High availability known issues

These are the known issues for high availability in this release.

Provisioning a replica node that's connected to a compile master causes a run to fail

If you try to provision a replica node that's connected to a compile master, rather than a primary master, it can cause an error:

Failure during provision command during the puppet agent run on replica 2:
Failed to generate additional resources using 'eval_generate': Error 500 on SERVER: Server Error: Not authorized to call search on /file_metadata/pe_modules with {:rest=>"pe_modules", :links=>"manage", :recurse=>true, :source_permissions=>"ignore", :checksum_type=>"md5"}
Source: /Stage[main]/Puppet_enterprise::Profile::Primary_master_replica/File[/opt/puppetlabs/server/share/installer/modules]File: /opt/puppetlabs/puppet/modules/puppet_enterprise/manifests/profile/primary_master_replica.ppLine: 64

As a workaround, on the replica you want to provision, edit /etc/puppetlabs/puppet.conf so that the server and server_list settings use a primary master, rather than a compile master.

Executing enable command immediately after provisioning can cause error

If you scripted or automated the process to set up a replica, the enable command can sometimes fail with the error:
ERROR [p.p.puppet] Received a PCP error message due to message 7f7ed934-d2ed-4d64-8b5c-e2cb48cb2227 (blocking request for ‘status query’)

To resolve the issue, run puppet agent -t on both the master and replica nodes, then try the enable command again.

Running puppet infrastructure configure fails on a promoted replica

The /etc/puppetlabs/enterprise directory contains configuration files used during installation and upgrade. These files are not automatically copied to a replica; this poses no issue during normal operation, but might cause problems if you need to upgrade on the replica after it is promoted.

To avoid potential issues:

  1. Back up the /etc/puppetlabs/enterprise directory of the primary master.
  2. When you promote a replica, copy the backup into place.
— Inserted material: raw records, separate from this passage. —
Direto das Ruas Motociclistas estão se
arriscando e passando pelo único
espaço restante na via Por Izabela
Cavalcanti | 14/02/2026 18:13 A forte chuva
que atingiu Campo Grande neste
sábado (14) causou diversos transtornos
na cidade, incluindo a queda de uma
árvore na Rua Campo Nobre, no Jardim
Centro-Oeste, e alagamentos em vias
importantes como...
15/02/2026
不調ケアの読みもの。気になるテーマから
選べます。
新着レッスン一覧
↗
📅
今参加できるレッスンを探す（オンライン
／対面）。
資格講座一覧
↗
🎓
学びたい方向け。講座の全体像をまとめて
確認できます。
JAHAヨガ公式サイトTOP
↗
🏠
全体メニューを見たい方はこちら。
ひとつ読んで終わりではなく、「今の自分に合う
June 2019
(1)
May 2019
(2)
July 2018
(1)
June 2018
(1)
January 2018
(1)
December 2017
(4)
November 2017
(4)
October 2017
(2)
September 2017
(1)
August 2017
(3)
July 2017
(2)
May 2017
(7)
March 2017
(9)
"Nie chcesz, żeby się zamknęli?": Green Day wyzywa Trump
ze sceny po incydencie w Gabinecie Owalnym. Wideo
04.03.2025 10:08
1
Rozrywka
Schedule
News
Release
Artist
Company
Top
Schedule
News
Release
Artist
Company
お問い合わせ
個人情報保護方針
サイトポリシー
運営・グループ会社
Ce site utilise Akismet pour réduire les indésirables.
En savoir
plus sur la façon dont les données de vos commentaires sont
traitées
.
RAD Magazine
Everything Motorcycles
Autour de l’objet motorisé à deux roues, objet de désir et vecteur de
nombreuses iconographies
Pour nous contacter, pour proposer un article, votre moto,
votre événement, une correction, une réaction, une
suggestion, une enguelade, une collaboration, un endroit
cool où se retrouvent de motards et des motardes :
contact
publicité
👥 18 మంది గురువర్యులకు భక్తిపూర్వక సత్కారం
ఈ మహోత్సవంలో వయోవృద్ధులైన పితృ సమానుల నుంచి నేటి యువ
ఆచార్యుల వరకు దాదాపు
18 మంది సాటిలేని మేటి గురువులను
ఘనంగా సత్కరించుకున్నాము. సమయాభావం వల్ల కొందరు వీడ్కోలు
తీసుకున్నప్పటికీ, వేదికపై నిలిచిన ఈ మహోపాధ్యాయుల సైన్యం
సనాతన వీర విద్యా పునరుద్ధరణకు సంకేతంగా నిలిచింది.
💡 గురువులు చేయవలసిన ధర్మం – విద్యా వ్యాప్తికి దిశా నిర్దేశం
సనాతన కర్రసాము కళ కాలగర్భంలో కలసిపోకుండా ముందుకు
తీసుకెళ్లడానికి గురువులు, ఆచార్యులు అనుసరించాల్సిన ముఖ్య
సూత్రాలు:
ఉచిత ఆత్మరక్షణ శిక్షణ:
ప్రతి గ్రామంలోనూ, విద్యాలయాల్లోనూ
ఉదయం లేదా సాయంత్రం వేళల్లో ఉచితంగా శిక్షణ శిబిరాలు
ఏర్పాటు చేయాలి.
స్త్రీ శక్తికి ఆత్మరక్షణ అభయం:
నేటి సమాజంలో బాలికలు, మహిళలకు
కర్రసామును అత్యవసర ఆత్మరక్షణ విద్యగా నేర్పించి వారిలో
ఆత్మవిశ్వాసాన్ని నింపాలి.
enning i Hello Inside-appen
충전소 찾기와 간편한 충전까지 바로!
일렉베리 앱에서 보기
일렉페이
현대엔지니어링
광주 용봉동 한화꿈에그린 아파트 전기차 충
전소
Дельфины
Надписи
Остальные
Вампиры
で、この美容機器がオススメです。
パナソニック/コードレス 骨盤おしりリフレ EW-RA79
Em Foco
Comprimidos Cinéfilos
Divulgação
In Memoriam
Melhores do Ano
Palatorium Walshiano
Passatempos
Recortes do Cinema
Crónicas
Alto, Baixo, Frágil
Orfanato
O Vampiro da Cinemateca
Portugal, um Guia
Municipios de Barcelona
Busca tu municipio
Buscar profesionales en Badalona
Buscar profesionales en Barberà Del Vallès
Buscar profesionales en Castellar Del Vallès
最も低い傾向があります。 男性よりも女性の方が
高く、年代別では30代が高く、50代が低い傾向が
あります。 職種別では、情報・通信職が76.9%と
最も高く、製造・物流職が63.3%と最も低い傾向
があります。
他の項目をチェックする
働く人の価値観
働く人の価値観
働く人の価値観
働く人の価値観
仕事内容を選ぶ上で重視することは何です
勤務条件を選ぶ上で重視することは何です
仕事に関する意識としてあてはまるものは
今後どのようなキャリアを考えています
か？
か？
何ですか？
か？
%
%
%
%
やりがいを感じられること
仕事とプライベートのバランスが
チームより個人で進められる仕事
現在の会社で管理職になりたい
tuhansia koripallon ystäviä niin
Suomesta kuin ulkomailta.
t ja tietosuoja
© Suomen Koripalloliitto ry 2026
After HA enablement, both server and server_list are set

When the agent configuration file contains settings for both server and server_list, a warning appears. This warning can occur after enabling a replica in a high availability configuration. You can ignore the warning, or hide it by removing the server setting from the agent configuration, leaving only server_list.

Running enable starts an orchestrator run that fails

When provisioning and enabling a replica, the orchestrator is used to run Puppet on different groups of nodes. If a group of nodes is empty, the tool reports that there's nothing for it to do and the job is marked as failed in the output of puppet job show. This is expected, and doesn't indicate a problem.

Latency over WAN can cause failure

If the master and replica communicate over a slow, high latency, or lossy connection, the provision and enable commands can fail. If this happens, try re-running the command.